While consumers were not given a choice when it comes to TPMS, trucking companies have yet to experience even a whisper of a federal mandate. The National Highway Traffic Safety Administration (NHTSA) has been working on new truck tire testing requirements for years and as of July 1, nothing has been released. Beltway insiders continue to hint that TPMS for vehicles over 10,000 GVWR will be on the radar screen soon, but history has shown that NHTSA will likely need years to produce a standard that accounts for all of the variables.
That being said, the tsunami of escalating diesel prices and tire/retread costs may force the hand of the industry before the government even has a chance to consider a mandate. Since improper inflation pressure reduces both fuel and tread mileage, it would appear that fleets should have unbelievable incentive to at least investigate the benefits of TPMS. The facts indicate that trucking companies have been incredibly slow to embrace this technology. One of the leading aftermarket manufacturers reported second-quarter earnings for FY 2008 decreased when compared to the same period in FY 2007, and most of the tractor and trailer OEMs have yet to offer TPMS as an option for new equipment.
The lack of inclusion for this technology in the trucking industry is both mind-boggling and shortsighted. With increased global demand for oil and natural rubber, two of the key materials needed to build tires, it's highly unlikely that prices will ever decrease. So a hypothetical $100 investment in TPMS per tire today essentially protects an asset that may cost hundreds more to replace in a few years. To make matters worse, the same hypothetical $100 investment will continue to protect the next set of new tires or retreads so the lifetime cost would actually be measured in pennies.

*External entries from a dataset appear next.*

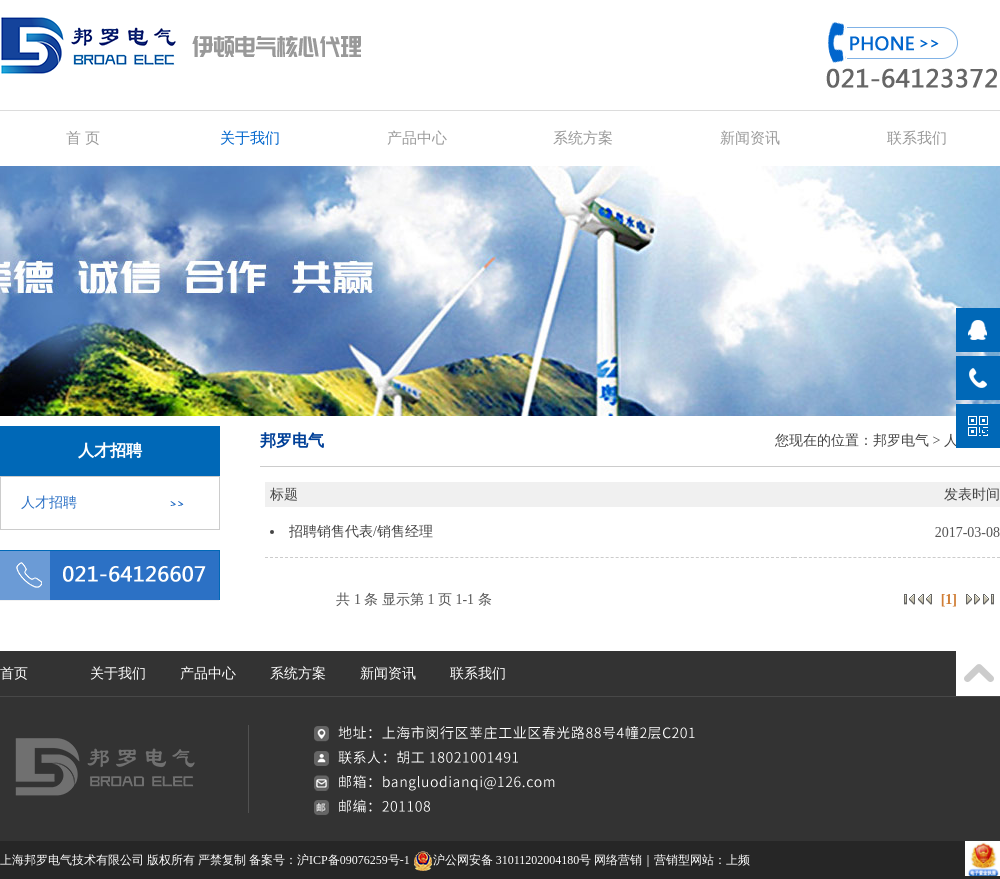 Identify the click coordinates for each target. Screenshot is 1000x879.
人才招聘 (49, 502)
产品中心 (417, 138)
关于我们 (250, 138)
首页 (14, 673)
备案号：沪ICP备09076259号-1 (329, 860)
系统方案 (583, 138)
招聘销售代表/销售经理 (361, 531)
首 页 (83, 138)
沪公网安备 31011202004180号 (502, 860)
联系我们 (917, 138)
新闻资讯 (750, 138)
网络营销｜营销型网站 (654, 860)
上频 (738, 860) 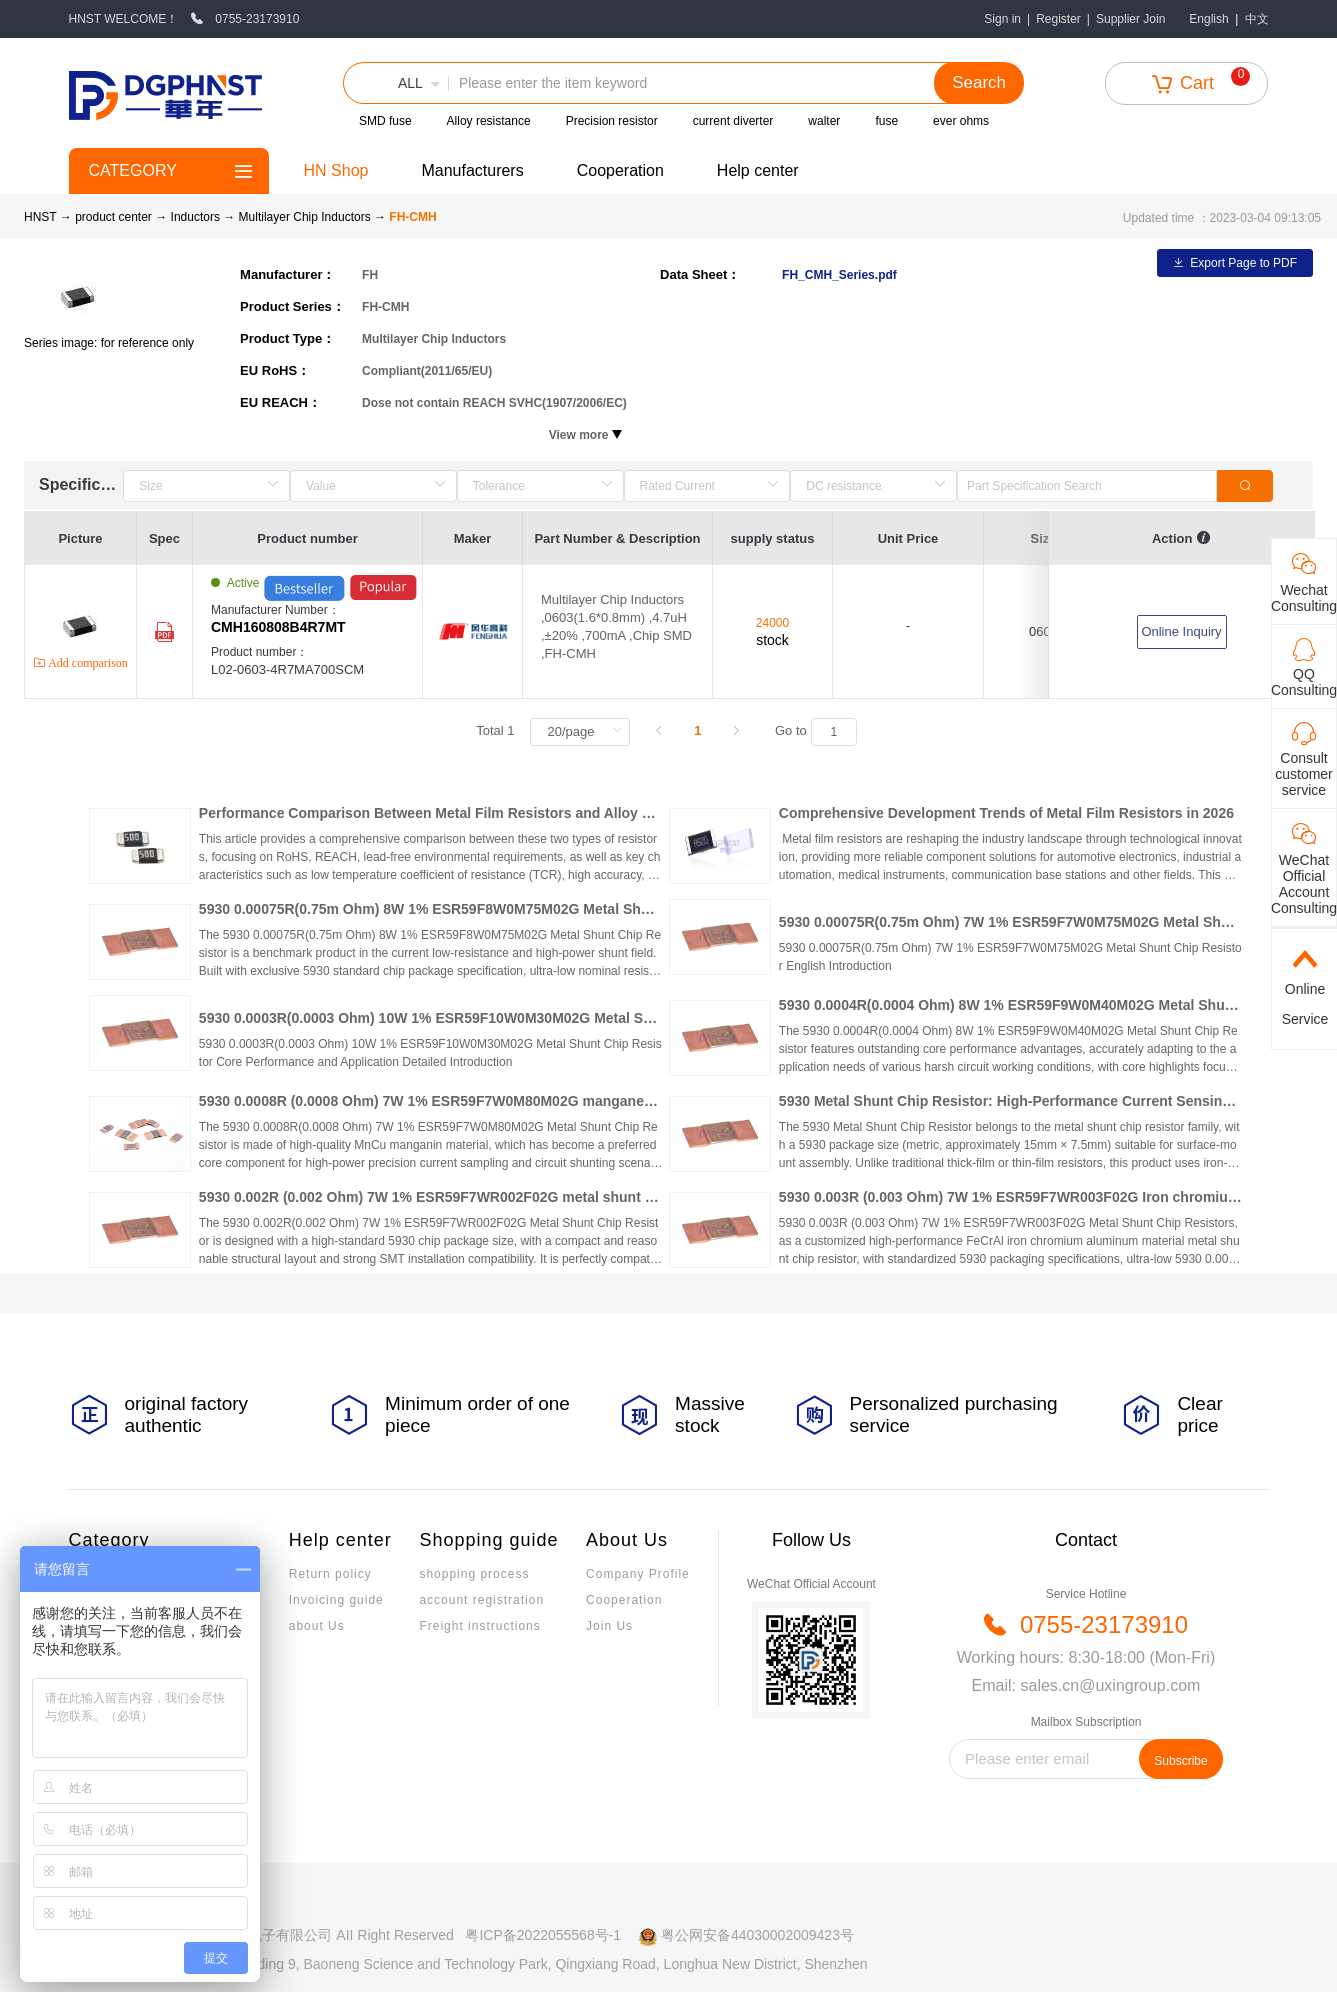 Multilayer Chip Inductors (306, 217)
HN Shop (336, 170)
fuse (886, 121)
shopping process (474, 1574)
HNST (40, 217)
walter (824, 121)
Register (1058, 19)
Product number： (316, 661)
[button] (396, 83)
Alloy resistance (489, 121)
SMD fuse (385, 121)
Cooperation (620, 170)
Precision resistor (612, 121)
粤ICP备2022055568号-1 (543, 1935)
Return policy (330, 1574)
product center (113, 217)
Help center (758, 170)
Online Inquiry (1181, 631)
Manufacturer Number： (316, 619)
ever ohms (961, 121)
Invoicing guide (336, 1600)
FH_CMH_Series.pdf (839, 275)
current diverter (733, 121)
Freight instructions (479, 1626)
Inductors (197, 217)
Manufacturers (472, 170)
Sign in (1002, 19)
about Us (317, 1626)
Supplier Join (1130, 19)
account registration (481, 1600)
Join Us (609, 1626)
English (1208, 19)
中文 (1257, 19)
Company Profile (638, 1574)
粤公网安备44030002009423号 (757, 1935) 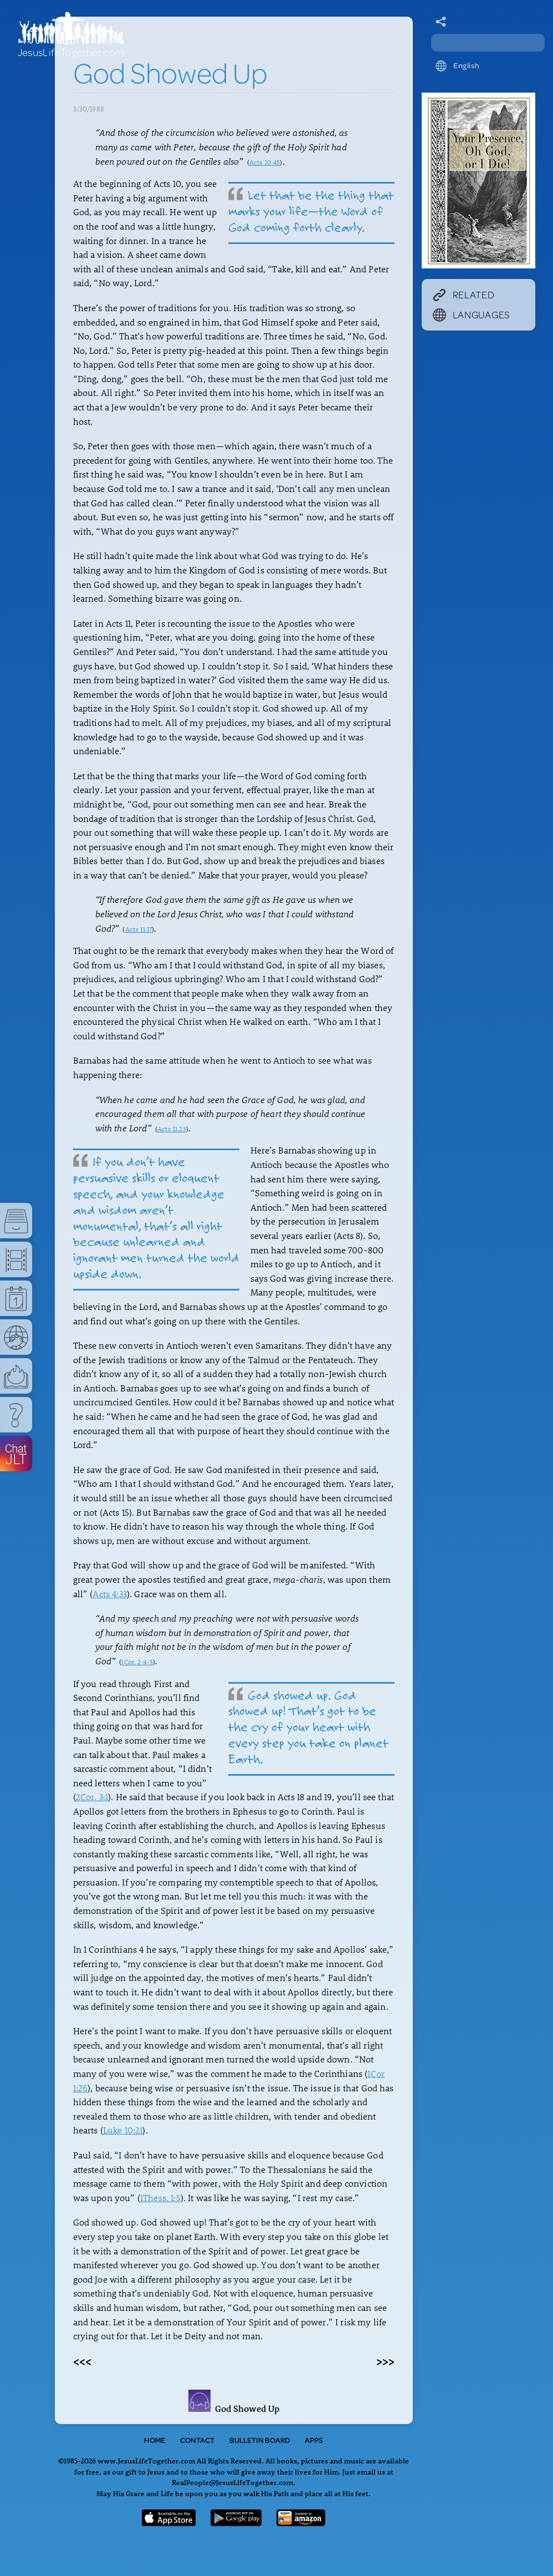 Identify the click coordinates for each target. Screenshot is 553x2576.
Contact (197, 2440)
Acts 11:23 (171, 1128)
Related (464, 294)
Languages (471, 314)
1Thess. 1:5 (160, 2197)
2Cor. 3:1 (92, 1796)
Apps (314, 2440)
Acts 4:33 (109, 1593)
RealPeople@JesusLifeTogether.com (232, 2482)
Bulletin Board (259, 2440)
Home (154, 2440)
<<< (82, 2360)
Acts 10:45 (264, 161)
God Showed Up (233, 2408)
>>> (385, 2360)
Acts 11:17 (138, 928)
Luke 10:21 (123, 2130)
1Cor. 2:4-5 (137, 1661)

Fleets need to get over the sticker shock and realize that TPMS will save money in the long run by reducing the number of underinflated tires that rob fuel mileage and steal tread life. There are going to be some short-term growing pains and at a time when profits are virtually nonexistent, a million-dollar investment in TPMS is probably the absolute last item on the finance department wish list. However, if tire manufacturers continue to raise prices 7-8% annually, new tire prices could double in less than ten years. For fleets on the leading edge, future tread mileage and fuel savings from the immediate implementation of TPMS will lessen the blow down the road. But companies that continue to sit on the sidelines and wait for the government might discover that thousands of dollars have been unnecessarily wasted because a few hundred were never spent in the first place.